Может быть, этому старику отец Мегги смог бы рассказать, почему он здесь и почему не может вернуться домой. Он мог бы рассказать, как исчез целый город, а вместе с ним и другие города и поселки, и дачные кооперативы, и гаражи, и стол во дворе, за которым играли в домино, как вошли в туман, и как он сам, отец Мегги, тоже в него вошел, думая, что туман – это про возвращение в прошлое, в котором он сам себя понимал. Не любил, потому что не знал, как это, но понимал. Туман, да. А потом убили соседа, а потом еще одного.

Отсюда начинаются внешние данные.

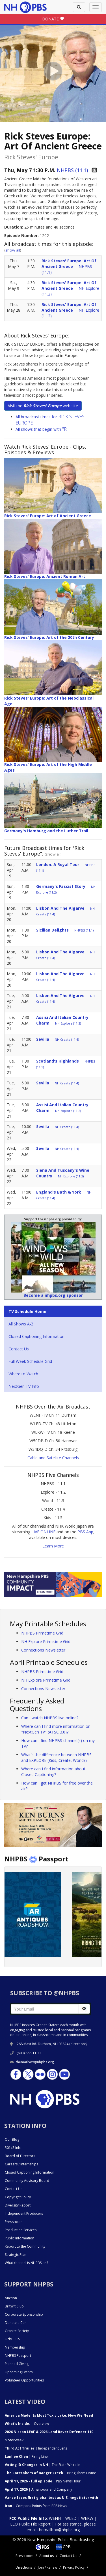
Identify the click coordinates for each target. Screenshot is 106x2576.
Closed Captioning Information (36, 1336)
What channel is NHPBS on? (26, 2262)
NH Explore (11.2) (68, 1023)
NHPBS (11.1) (72, 170)
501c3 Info (13, 2147)
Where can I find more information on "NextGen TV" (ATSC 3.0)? (55, 1729)
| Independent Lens (36, 2448)
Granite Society (17, 2330)
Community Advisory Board (27, 2180)
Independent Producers (24, 2213)
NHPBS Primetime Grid (42, 1633)
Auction (11, 2298)
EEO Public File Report (30, 2524)
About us (46, 2555)
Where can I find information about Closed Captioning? (53, 1771)
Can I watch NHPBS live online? (49, 1717)
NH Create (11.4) (67, 1039)
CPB (63, 2546)
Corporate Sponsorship (24, 2314)
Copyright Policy (18, 2197)
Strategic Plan (15, 2254)
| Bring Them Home (50, 2473)
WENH (55, 2518)
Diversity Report (18, 2205)
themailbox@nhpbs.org (32, 2062)
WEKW (87, 2518)
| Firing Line (26, 2456)
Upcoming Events (19, 2372)
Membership (15, 2347)
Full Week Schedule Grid (30, 1361)
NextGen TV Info (23, 1386)
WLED (71, 2518)
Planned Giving (17, 2363)
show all (12, 250)
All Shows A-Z (21, 1324)
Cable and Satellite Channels (53, 1457)
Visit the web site (43, 405)
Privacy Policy (74, 2567)
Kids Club (12, 2339)
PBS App (85, 1531)
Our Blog (12, 2139)
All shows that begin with (42, 429)
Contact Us (18, 1349)
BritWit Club (14, 2306)
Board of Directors (20, 2155)
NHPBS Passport (18, 2355)
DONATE (53, 19)
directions (78, 2043)
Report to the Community (25, 2246)
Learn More (53, 1546)
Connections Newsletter (43, 1650)
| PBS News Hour (43, 2481)
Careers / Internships (21, 2164)
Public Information (19, 2238)
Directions (24, 2567)
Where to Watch (23, 1373)
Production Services (20, 2229)
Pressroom (14, 2221)
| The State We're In (42, 2464)
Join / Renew (47, 2567)
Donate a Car (15, 2322)
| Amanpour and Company (38, 2489)
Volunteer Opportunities (24, 2380)
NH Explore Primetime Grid (45, 1641)
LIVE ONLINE (43, 1531)
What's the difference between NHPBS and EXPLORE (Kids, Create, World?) (56, 1757)
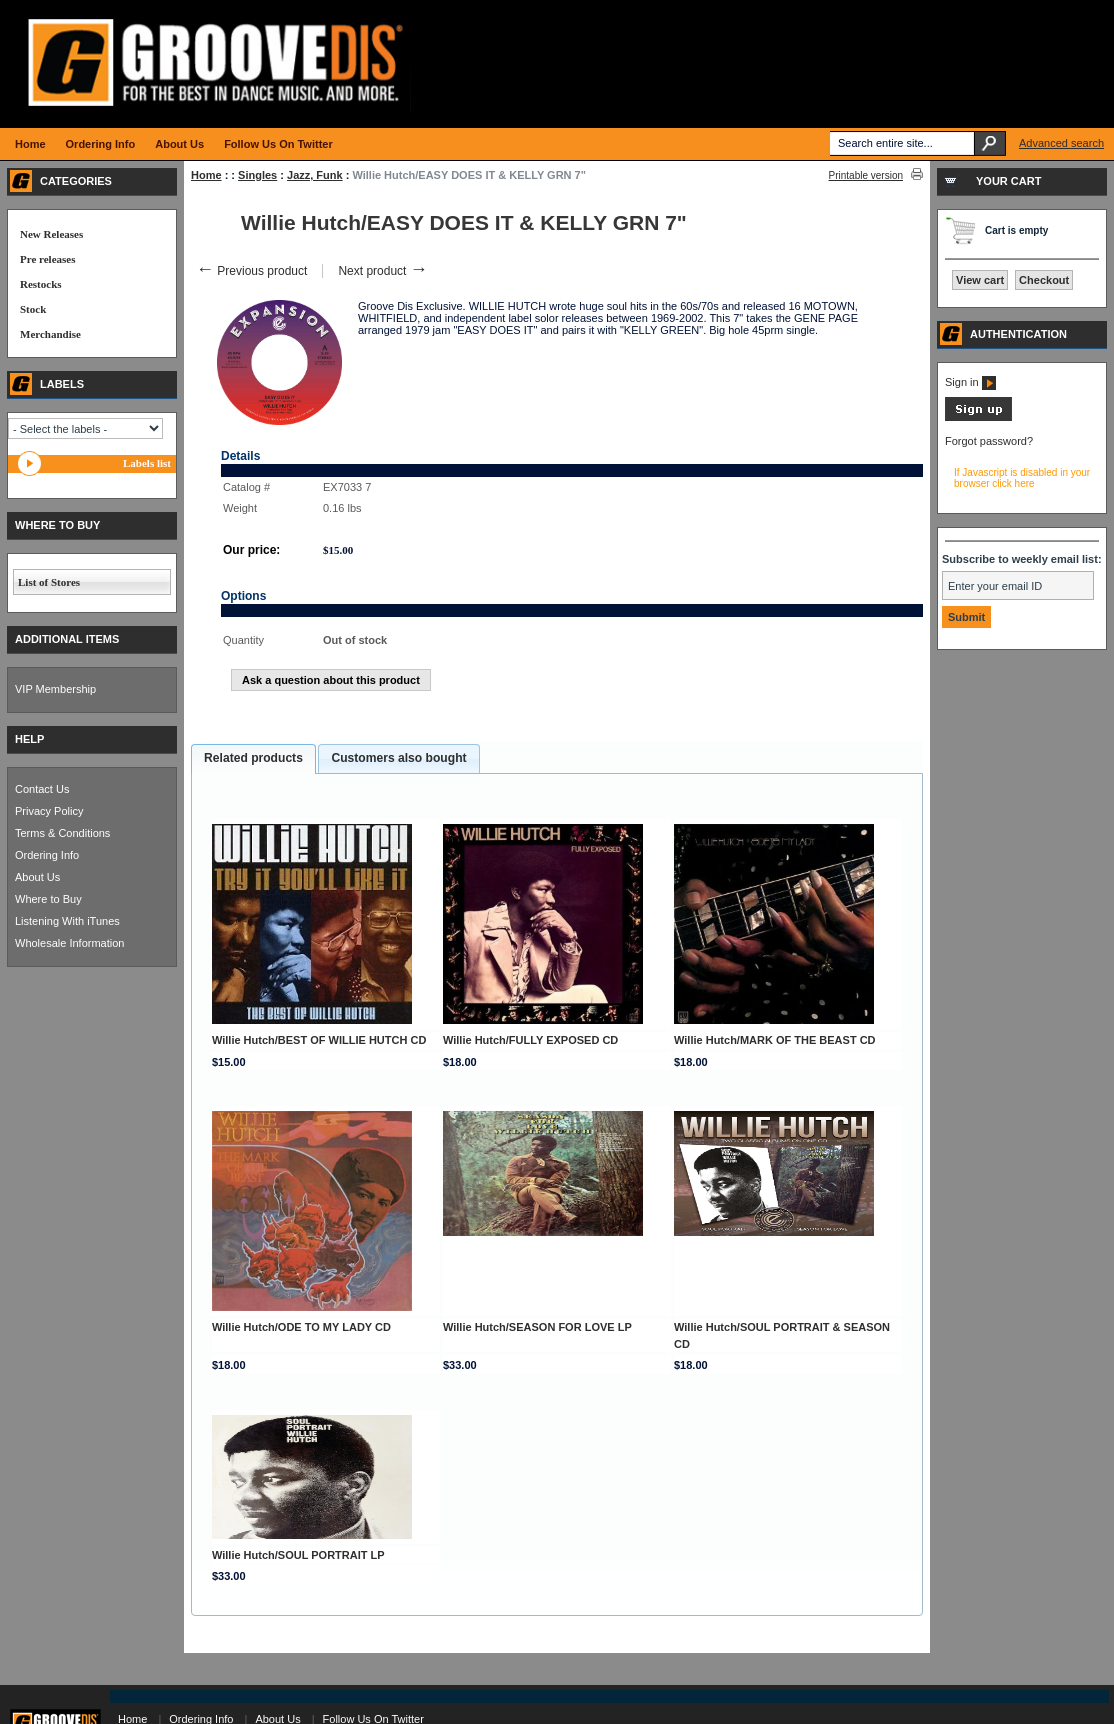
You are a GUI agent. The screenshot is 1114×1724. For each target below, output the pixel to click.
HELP (29, 739)
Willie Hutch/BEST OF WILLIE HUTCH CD (319, 1040)
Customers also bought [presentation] (398, 758)
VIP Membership (55, 689)
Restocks (41, 284)
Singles (257, 175)
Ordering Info (47, 855)
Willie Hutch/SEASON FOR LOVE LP (537, 1327)
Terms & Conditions (62, 833)
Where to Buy (48, 899)
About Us (37, 877)
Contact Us (42, 789)
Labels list (147, 463)
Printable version (866, 175)
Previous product (251, 271)
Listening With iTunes (67, 921)
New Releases (51, 234)
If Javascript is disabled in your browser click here (1022, 478)
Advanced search (1061, 143)
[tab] (253, 759)
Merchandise (50, 334)
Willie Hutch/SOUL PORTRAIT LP (298, 1555)
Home (206, 175)
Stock (33, 309)
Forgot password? (989, 441)
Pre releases (47, 259)
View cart (980, 280)
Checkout (1044, 280)
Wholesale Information (69, 943)
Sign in (970, 382)
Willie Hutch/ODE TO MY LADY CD (301, 1327)
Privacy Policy (49, 811)
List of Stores (49, 582)
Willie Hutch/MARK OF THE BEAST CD (775, 1040)
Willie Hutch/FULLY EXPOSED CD (530, 1040)
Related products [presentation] (253, 758)
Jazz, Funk (315, 175)
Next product (382, 271)
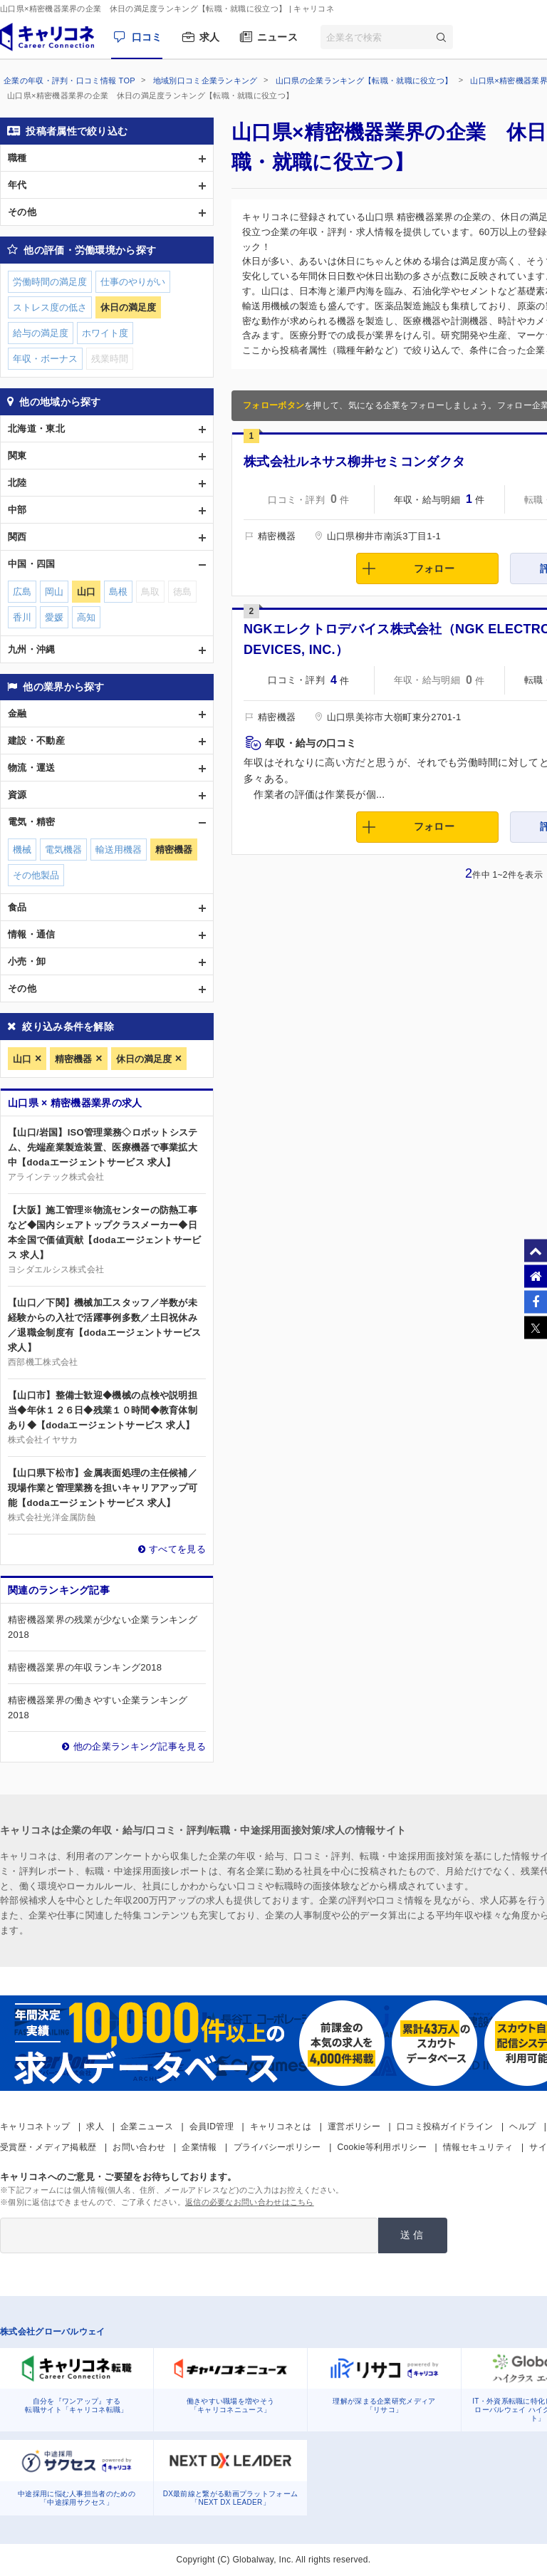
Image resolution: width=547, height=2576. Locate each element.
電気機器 (63, 849)
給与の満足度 (40, 333)
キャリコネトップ (35, 2126)
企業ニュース (146, 2126)
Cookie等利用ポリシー (382, 2147)
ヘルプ (522, 2126)
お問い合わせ (139, 2147)
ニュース (277, 37)
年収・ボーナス (45, 358)
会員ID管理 (211, 2126)
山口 (22, 1059)
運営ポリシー (354, 2126)
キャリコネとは (280, 2126)
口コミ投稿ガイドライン (445, 2126)
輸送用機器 (118, 849)
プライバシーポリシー (277, 2147)
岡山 (54, 591)
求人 (209, 37)
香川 (22, 617)
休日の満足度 (144, 1059)
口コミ (147, 37)
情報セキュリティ (478, 2147)
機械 (22, 849)
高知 (86, 617)
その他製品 (36, 875)
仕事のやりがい (132, 281)
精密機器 (73, 1059)
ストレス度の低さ (50, 307)
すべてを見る (177, 1549)
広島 (22, 591)
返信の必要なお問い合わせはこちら (249, 2202)
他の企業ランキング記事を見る (139, 1746)
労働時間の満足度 (50, 281)
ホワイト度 (105, 333)
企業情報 (199, 2147)
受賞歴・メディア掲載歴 (48, 2147)
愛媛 (54, 617)
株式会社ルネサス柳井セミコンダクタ (354, 462)
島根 (118, 591)
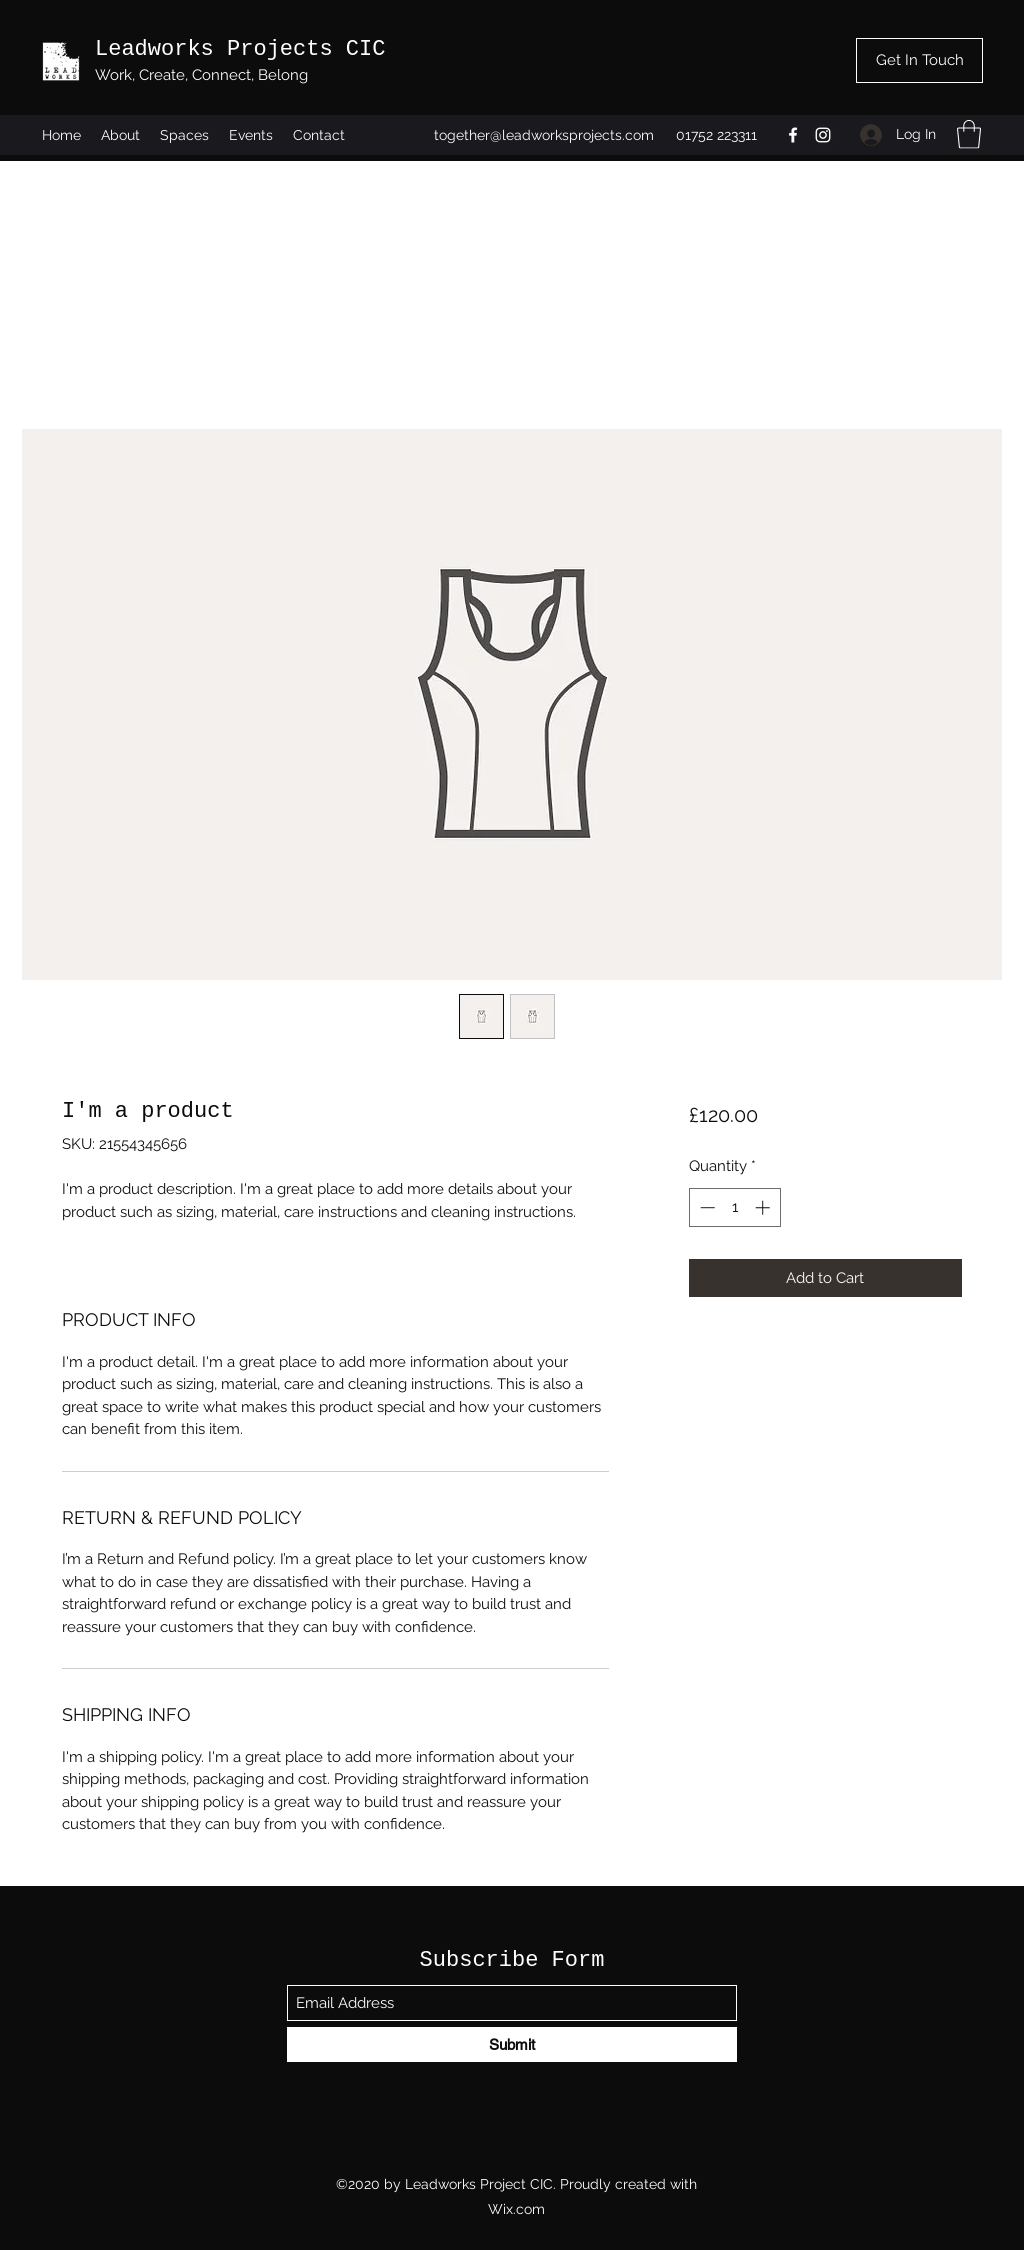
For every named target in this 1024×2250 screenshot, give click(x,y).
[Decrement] (705, 1207)
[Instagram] (823, 135)
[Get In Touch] (919, 60)
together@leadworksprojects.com (544, 135)
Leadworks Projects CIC (240, 49)
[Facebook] (793, 135)
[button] (969, 134)
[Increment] (764, 1207)
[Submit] (512, 2044)
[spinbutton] (734, 1207)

Если в том исчезнувшем городе останется наш дом, – мог бы сказать отец Мегги, – хорошо было бы про них тоже вот эти таблички – красивые медные таблички с именами и годом расстрела. 2014, 2015.
Шарлотта Дюмель, 1883, Маргарэт Дюмель, 1907. Депортированы в 1941. Ermordet 1942.
Квартира на втором этаже. Три окна на улицу, три – до двор. Дядя Август так никогда и не привел его домой. Он пришел сам, когда все понял. В квартире на втором этаже жили другие люди, которых он, к счастью, не знал.
Дядя Август жил в другом конце города, теперь в этом другом конце живет он. Он хочет сказать: «Все хорошо, мама, все хорошо». Но повторяет только это – про хлеб. В левой руке у него пакет. Раз в неделю. Получается только один раз в неделю. Он отправляется в путешествие – сначала на электричке, потом на метро. Потом он дожидается открытия пекарни. Не той, что была на углу, но тоже – неплохой. Он дожидается и покупает хлеб.
А потом прислоняется лбом к стене и долго-долго стоит, слушая Шарлотту и обнимая свою Маргарэт.
Я думаю, что его зовут Михаель.
* * *
Среди деревьев тоже существует дискриминация. Например, если ты – платан, старый, посаженный герцогом Лихтенштейна, то можешь рассчитывать на табличку. Или если ты сосед того платана, которого посадил герцог, и потомки не уверены, кого именно из вас он посадил, то тебе, на всякий случай, тоже дадут табличку. Но если ты ель, сосна, липа, тополь, если ты каштан или вяз и под тобой никто из важных и знаменитых людей не сидел и не отметил тебя в своем дневнике, не носил собственноручно маленьким саженцем, не писал тебе стихов, то ты, дерево, извини, просто дрова. В лучшем случае ты – зал ожидания, бессмысленного по нынешним временам. Тот, кто мог бы черкнуть о тебе пару слов, путешествует между гостиницами, ищет прохлады у кондиционеров, сидит на парапетах или в барах и плевать хотел на густые твои кроны, яркие тревожные листья, на все твои усилия быть совершенным. Можешь не тужиться, тебя нет в нынешней повестке. Но ты же не можешь, да?